6 And the Lord said, Hear what the unjust judge saith.
7 And shall not God avenge his own elect, which cry day and night unto him, though he bear long with them?
8 I tell you that he will avenge them speedily. Nevertheless when the Son of man cometh, shall he find faith on the earth?
Verse 8b makes it clear that this parable ties in with the comments made by Jesus regarding the Messianic Kingdom when he says, "Nevertheless when the Son of man cometh, shall he find faith on the earth?" Jesus gives this short parable to make a point. God will answer the persistent prayers of His people when He returns to establish His kingdom on earth in the person of Jesus Christ. If persistence in petitioning works on an unjust judge, how much more effective will that same persistence be with a just God?
9 And he spake this parable unto certain which trusted in themselves that they were righteous, and despised others:
10 Two men went up into the temple to pray; the one a Pharisee, and the other a publican.
11 The Pharisee stood and prayed thus with himself, God, I thank thee, that I am not as other men are, extortioners, unjust, adulterers, or even as this publican.
12 I fast twice in the week, I give tithes of all that I possess.

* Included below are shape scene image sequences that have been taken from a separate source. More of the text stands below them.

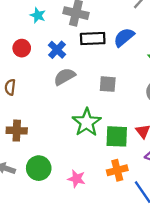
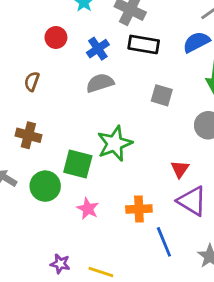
blue semicircle: (124, 37) -> (196, 42), moved
gray square: (108, 84) -> (162, 95), moved
green square: (117, 136) -> (78, 164), moved

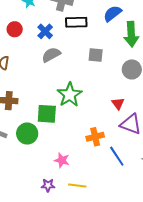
pink star: (88, 209) -> (62, 160), moved

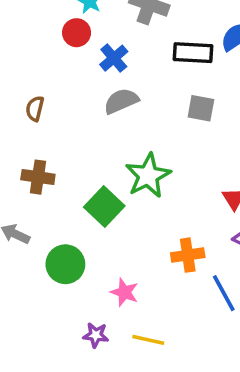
black rectangle: (76, 22) -> (193, 53), moved
red circle: (15, 29) -> (77, 33), moved
green square: (47, 114) -> (104, 206), turned 35
green circle: (27, 134) -> (65, 264), moved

13 And the publican, standing afar off, would not lift up so much as his eyes unto heaven, but smote upon his breast, saying, God be merciful to me a sinner.
14 I tell you, this man went down to his house justified rather than the other: for every one that exalteth himself shall be abased; and he that humbleth himself shall be exalted.
Here's another parable, and Jesus frames it with these words in verse 9, "And he spake this parable unto certain which trusted in themselves that they were righteous, and despised others." So, going back to the two men sleeping and two women working in 17:34-35, who's righteous here? Is it the Pharisee who boasts of all the righteous-looking things he is doing (tithing, fasting, etc.), or is it the common man who stands before God in prayer and simply says, "God be merciful to me a sinner." You see, it's always been about trusting (believing faith) God for forgiveness, and it's never been about doing righteous-looking things.
The word "publican" comes from the Greek word "telonace." To the Jews, these were among the worst kind of sinners; they were Jewish tax collectors. More appropriately, they were "tax farmers." These publicans contracted with the Roman government (having secured the contract with the highest bid) for the right to collect taxes from the people in their assigned region. They paid a lump sum to the Roman government in advance for this contract and added a markup to the individual taxes they imposed upon the people to provide themselves with a nice profit. It was up to them how much markup they added, and they had the full force of Roman law behind them to facilitate their collections. You can see why, though they were wealthy and Jewish, they were despised by...almost everyone.
Incidentally, Matthew (disciple of Jesus and author of the Gospel account that bears his name) was one of these publicans before he followed Jesus. His call is found in Matthew 9:9 (see notes).